How has our expression, use and reception of comedy developed from antiquity to the present day? What role has it occupied in Western culture, and what can it tell us about how society has changed?
In a work that spans 2,500 years, these ambitious questions are addressed by 55 experts, each contributing their overview of a theme applied to a period in history. The volumes describe various manifestations of comedy, its use in religion, theatre and literature, and its historical and philosophical significance.
Individual volume editors ensure the cohesion of the whole, and to make it as easy as possible to use, chapter titles are identical across each of the volumes. This gives the choice of reading about a specific period in one of the volumes, or following a theme across history by reading the relevant chapter in each of the six.

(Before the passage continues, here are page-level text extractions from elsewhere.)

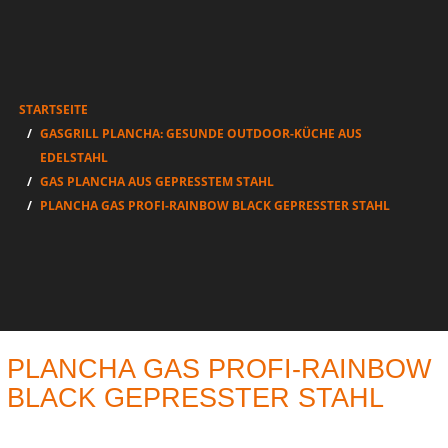
STARTSEITE
GASGRILL PLANCHA: GESUNDE OUTDOOR-KÜCHE AUS
EDELSTAHL
GAS PLANCHA AUS GEPRESSTEM STAHL
PLANCHA GAS PROFI-RAINBOW BLACK GEPRESSTER STAHL
PLANCHA GAS PROFI-RAINBOW
BLACK GEPRESSTER STAHL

Themes (and chapter titles) are: Form; Theory; Praxis; Identities; The Body; Politics and Power; Laughter; and Ethics.
The page extent is approximately 1,824pp with c. 250 illustrations.
The six volumes cover:
Volume 1: A Cultural History of Comedy in Antiquity (500 BCE - 1000 AD) Edited by Michael Ewans (University of Newcastle, Australia)
Volume 2: A Cultural History of Comedy in the Middle Ages (1000 - 1400) Edited by Martha Bayless (University of Oregon, USA)
Volume 3: A Cultural History of Comedy in the Early Modern Age (1400 - 1650) Edited by Andrew McConnell Stott (University of Southern California, USA)
Volume 4: A Cultural History of Comedy in the Age of Enlightenment (1650 - 1800) Edited by Elizabeth Kraft (University of Georgia, USA)
Volume 5: A Cultural History of Comedy in the Age of Empire (1800 - 1920) Edited by Matthew Kaiser (University of California, Merced, USA)
Volume 6: A Cultural History of Comedy in the Modern Age (1920 – present) Edited by Louise Peacock (De Montfort University, UK)
Andrew McConnell Stott is the author of The Pantomime Life of Joseph Grimaldi, which won the Royal Society of Literature Prize, the Sheridan Morley Prize for Theatre Biography, and was a Guardian Best Book of the Year. The Poet and the Vampyre is his first book to be published in America. In 2011, Stott was named a Fellow at the New York Public Library’s Cullman Center for Scholars and Writers. He is a Professor of English at the University of Buffalo, SUNY.